[Document understanding data]
Content starts
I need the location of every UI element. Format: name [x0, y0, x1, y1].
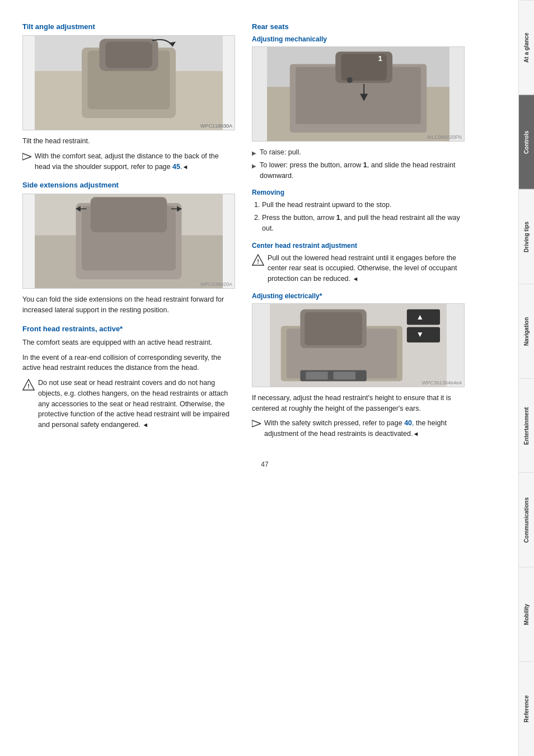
- sidebar-tab-driving-tips[interactable]: Driving tips: [519, 189, 534, 284]
- removing-step2: Press the button, arrow 1, and pull the …: [262, 213, 465, 234]
- tilt-note-text: With the comfort seat, adjust the distan…: [35, 151, 235, 172]
- elec-page-ref[interactable]: 40: [404, 419, 412, 427]
- side-extensions-image: WPC038020A: [22, 194, 235, 289]
- center-head-restraint-section: Center head restraint adjustment ! Pull …: [252, 242, 465, 284]
- svg-rect-40: [334, 372, 355, 379]
- svg-rect-39: [306, 372, 327, 379]
- tilt-angle-image: WPC118030A WPC118030A: [22, 35, 235, 130]
- svg-text:▲: ▲: [416, 312, 424, 321]
- elec-triangle-icon: [252, 419, 261, 428]
- adjusting-electrically-section: Adjusting electrically*: [252, 292, 465, 439]
- front-head-warning-text: Do not use seat or head restraint covers…: [38, 378, 235, 430]
- adjusting-mechanically-section: Adjusting mechanically: [252, 35, 465, 181]
- svg-rect-5: [105, 42, 152, 68]
- tilt-note: With the comfort seat, adjust the distan…: [22, 151, 235, 172]
- adjusting-electrically-note: With the safety switch pressed, refer to…: [252, 418, 465, 439]
- warning-icon: !: [22, 379, 35, 391]
- front-head-restraints-title: Front head restraints, active*: [22, 325, 235, 333]
- chapter-sidebar: At a glance Controls Driving tips Naviga…: [518, 0, 534, 756]
- sidebar-tab-reference[interactable]: Reference: [519, 661, 534, 756]
- sidebar-tab-mobility[interactable]: Mobility: [519, 567, 534, 661]
- svg-rect-12: [91, 198, 167, 233]
- svg-marker-41: [252, 420, 261, 427]
- removing-list: Pull the head restraint upward to the st…: [252, 200, 465, 233]
- side-extensions-body-text: You can fold the side extensions on the …: [22, 294, 235, 316]
- svg-text:1: 1: [378, 54, 382, 63]
- sidebar-tab-entertainment[interactable]: Entertainment: [519, 378, 534, 473]
- tilt-image-label: WPC118030A: [200, 123, 232, 129]
- sidebar-tab-communications[interactable]: Communications: [519, 472, 534, 567]
- adjusting-mechanically-title: Adjusting mechanically: [252, 35, 465, 43]
- bullet-icon-2: ▶: [252, 162, 256, 170]
- removing-section: Removing Pull the head restraint upward …: [252, 189, 465, 233]
- adjusting-mech-image-label: WLC086020FN: [427, 134, 462, 140]
- adjusting-elec-image-label: WPC361364e4e4: [422, 380, 462, 386]
- svg-text:!: !: [27, 383, 30, 389]
- adjusting-mechanically-image: 1 WLC086020FN: [252, 46, 465, 142]
- rear-seats-title: Rear seats: [252, 22, 465, 31]
- center-head-warning-text: Pull out the lowered head restraint unti…: [268, 253, 465, 284]
- left-column: Tilt angle adjustment: [22, 22, 235, 444]
- side-extensions-title: Side extensions adjustment: [22, 181, 235, 189]
- svg-rect-33: [305, 312, 362, 345]
- rear-seats-section: Rear seats Adjusting mechanically: [252, 22, 465, 439]
- to-lower-text: To lower: press the button, arrow 1, and…: [260, 160, 465, 181]
- page-number: 47: [22, 461, 507, 468]
- sidebar-tab-at-a-glance[interactable]: At a glance: [519, 0, 534, 95]
- triangle-icon: [22, 152, 31, 161]
- removing-title: Removing: [252, 189, 465, 196]
- center-warning-icon: !: [252, 254, 264, 266]
- sidebar-tab-navigation[interactable]: Navigation: [519, 284, 534, 378]
- svg-text:▼: ▼: [416, 330, 424, 339]
- svg-text:!: !: [257, 258, 259, 265]
- adjusting-mechanically-list: ▶ To raise: pull. ▶ To lower: press the …: [252, 147, 465, 181]
- sidebar-tab-controls[interactable]: Controls: [519, 95, 534, 189]
- bullet-icon-1: ▶: [252, 149, 256, 157]
- adjusting-electrically-body-text: If necessary, adjust the head restraint'…: [252, 393, 465, 414]
- removing-step1: Pull the head restraint upward to the st…: [262, 200, 465, 210]
- right-column: Rear seats Adjusting mechanically: [252, 22, 465, 444]
- adjusting-electrically-note-text: With the safety switch pressed, refer to…: [264, 418, 465, 439]
- tilt-page-ref[interactable]: 45: [172, 163, 180, 171]
- tilt-angle-section: Tilt angle adjustment: [22, 22, 235, 172]
- tilt-body-text: Tilt the head restraint.: [22, 136, 235, 147]
- side-ext-image-label: WPC038020A: [200, 281, 232, 287]
- front-head-body-text2: In the event of a rear-end collision of …: [22, 353, 235, 374]
- front-head-restraints-section: Front head restraints, active* The comfo…: [22, 325, 235, 430]
- adjusting-electrically-image: ▲ ▼ WPC361364e4e4: [252, 303, 465, 387]
- front-head-body-text1: The comfort seats are equipped with an a…: [22, 337, 235, 348]
- side-extensions-section: Side extensions adjustment: [22, 181, 235, 316]
- svg-marker-7: [22, 153, 31, 160]
- to-lower-item: ▶ To lower: press the button, arrow 1, a…: [252, 160, 465, 181]
- to-raise-item: ▶ To raise: pull.: [252, 147, 465, 158]
- center-head-restraint-title: Center head restraint adjustment: [252, 242, 465, 250]
- center-head-warning: ! Pull out the lowered head restraint un…: [252, 253, 465, 284]
- adjusting-electrically-title: Adjusting electrically*: [252, 292, 465, 300]
- svg-point-26: [347, 77, 353, 83]
- tilt-angle-title: Tilt angle adjustment: [22, 22, 235, 31]
- front-head-warning: ! Do not use seat or head restraint cove…: [22, 378, 235, 430]
- to-raise-text: To raise: pull.: [260, 147, 301, 158]
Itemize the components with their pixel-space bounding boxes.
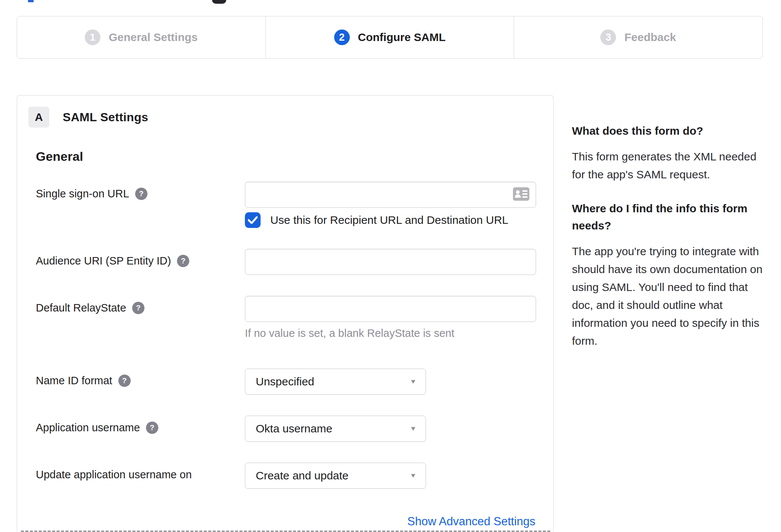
Content ends
All of the data is to be reproduced exactly, with the pictures left out.

* [Solution for this exercise]
I need the location of every UI element. Format: name [x0, y0, x1, y1].
- sidebar-tab-driving-tips[interactable]: Driving tips: [519, 189, 534, 284]
- removing-step2: Press the button, arrow 1, and pull the …: [262, 213, 465, 234]
- tilt-note-text: With the comfort seat, adjust the distan…: [35, 151, 235, 172]
- elec-page-ref[interactable]: 40: [404, 419, 412, 427]
- side-extensions-image: WPC038020A: [22, 194, 235, 289]
- center-head-restraint-section: Center head restraint adjustment ! Pull …: [252, 242, 465, 284]
- svg-rect-40: [334, 372, 355, 379]
- svg-rect-39: [306, 372, 327, 379]
- tilt-angle-image: WPC118030A WPC118030A: [22, 35, 235, 130]
- svg-text:▲: ▲: [416, 312, 424, 321]
- elec-triangle-icon: [252, 419, 261, 428]
- adjusting-electrically-section: Adjusting electrically*: [252, 292, 465, 439]
- front-head-warning-text: Do not use seat or head restraint covers…: [38, 378, 235, 430]
- adjusting-mechanically-section: Adjusting mechanically: [252, 35, 465, 181]
- svg-rect-5: [105, 42, 152, 68]
- tilt-note: With the comfort seat, adjust the distan…: [22, 151, 235, 172]
- adjusting-electrically-note: With the safety switch pressed, refer to…: [252, 418, 465, 439]
- warning-icon: !: [22, 379, 35, 391]
- front-head-restraints-title: Front head restraints, active*: [22, 325, 235, 333]
- chapter-sidebar: At a glance Controls Driving tips Naviga…: [518, 0, 534, 756]
- sidebar-tab-reference[interactable]: Reference: [519, 661, 534, 756]
- sidebar-tab-mobility[interactable]: Mobility: [519, 567, 534, 661]
- svg-rect-12: [91, 198, 167, 233]
- svg-marker-41: [252, 420, 261, 427]
- removing-list: Pull the head restraint upward to the st…: [252, 200, 465, 233]
- side-extensions-body-text: You can fold the side extensions on the …: [22, 294, 235, 316]
- svg-text:1: 1: [378, 54, 382, 63]
- sidebar-tab-entertainment[interactable]: Entertainment: [519, 378, 534, 473]
- tilt-image-label: WPC118030A: [200, 123, 232, 129]
- sidebar-tab-communications[interactable]: Communications: [519, 472, 534, 567]
- adjusting-mechanically-title: Adjusting mechanically: [252, 35, 465, 43]
- bullet-icon-2: ▶: [252, 162, 256, 170]
- removing-section: Removing Pull the head restraint upward …: [252, 189, 465, 233]
- adjusting-mech-image-label: WLC086020FN: [427, 134, 462, 140]
- adjusting-elec-image-label: WPC361364e4e4: [422, 380, 462, 386]
- svg-text:!: !: [27, 383, 30, 389]
- adjusting-mechanically-image: 1 WLC086020FN: [252, 46, 465, 142]
- rear-seats-title: Rear seats: [252, 22, 465, 31]
- center-head-warning-text: Pull out the lowered head restraint unti…: [268, 253, 465, 284]
- left-column: Tilt angle adjustment: [22, 22, 235, 444]
- side-extensions-title: Side extensions adjustment: [22, 181, 235, 189]
- svg-rect-33: [305, 312, 362, 345]
- rear-seats-section: Rear seats Adjusting mechanically: [252, 22, 465, 439]
- to-lower-text: To lower: press the button, arrow 1, and…: [260, 160, 465, 181]
- page-number: 47: [22, 461, 507, 468]
- sidebar-tab-at-a-glance[interactable]: At a glance: [519, 0, 534, 95]
- triangle-icon: [22, 152, 31, 161]
- removing-title: Removing: [252, 189, 465, 196]
- center-warning-icon: !: [252, 254, 264, 266]
- sidebar-tab-navigation[interactable]: Navigation: [519, 284, 534, 378]
- svg-text:▼: ▼: [416, 330, 424, 339]
- svg-text:!: !: [257, 258, 259, 265]
- adjusting-mechanically-list: ▶ To raise: pull. ▶ To lower: press the …: [252, 147, 465, 181]
- sidebar-tab-controls[interactable]: Controls: [519, 95, 534, 189]
- bullet-icon-1: ▶: [252, 149, 256, 157]
- adjusting-electrically-body-text: If necessary, adjust the head restraint'…: [252, 393, 465, 414]
- removing-step1: Pull the head restraint upward to the st…: [262, 200, 465, 210]
- right-column: Rear seats Adjusting mechanically: [252, 22, 465, 444]
- adjusting-electrically-note-text: With the safety switch pressed, refer to…: [264, 418, 465, 439]
- tilt-page-ref[interactable]: 45: [172, 163, 180, 171]
- tilt-angle-section: Tilt angle adjustment: [22, 22, 235, 172]
- tilt-body-text: Tilt the head restraint.: [22, 136, 235, 147]
- side-ext-image-label: WPC038020A: [200, 281, 232, 287]
- front-head-body-text2: In the event of a rear-end collision of …: [22, 353, 235, 374]
- front-head-restraints-section: Front head restraints, active* The comfo…: [22, 325, 235, 430]
- adjusting-electrically-image: ▲ ▼ WPC361364e4e4: [252, 303, 465, 387]
- front-head-body-text1: The comfort seats are equipped with an a…: [22, 337, 235, 348]
- side-extensions-section: Side extensions adjustment: [22, 181, 235, 316]
- svg-marker-7: [22, 153, 31, 160]
- to-lower-item: ▶ To lower: press the button, arrow 1, a…: [252, 160, 465, 181]
- to-raise-item: ▶ To raise: pull.: [252, 147, 465, 158]
- center-head-restraint-title: Center head restraint adjustment: [252, 242, 465, 250]
- center-head-warning: ! Pull out the lowered head restraint un…: [252, 253, 465, 284]
- adjusting-electrically-title: Adjusting electrically*: [252, 292, 465, 300]
- svg-point-26: [347, 77, 353, 83]
- tilt-angle-title: Tilt angle adjustment: [22, 22, 235, 31]
- front-head-warning: ! Do not use seat or head restraint cove…: [22, 378, 235, 430]
- to-raise-text: To raise: pull.: [260, 147, 301, 158]
Itemize the components with their pixel-space bounding boxes.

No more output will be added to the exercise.